For the entries below, print exactly the lines between the line holding "Política de privacidad" and the line holding "Contacta con nosotros", inclusive, and nothing else.

• **GIVEN ENTRIES**:
======
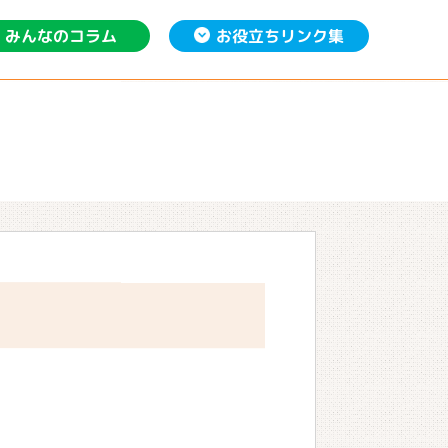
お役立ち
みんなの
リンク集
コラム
======
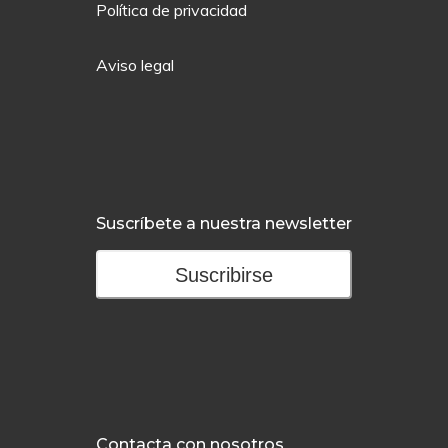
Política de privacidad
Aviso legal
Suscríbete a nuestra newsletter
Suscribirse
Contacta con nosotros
======
• **REPLY TO THE TASK**:
Política de privacidad
Aviso legal
Suscríbete a nuestra newsletter
Suscribirse
Contacta con nosotros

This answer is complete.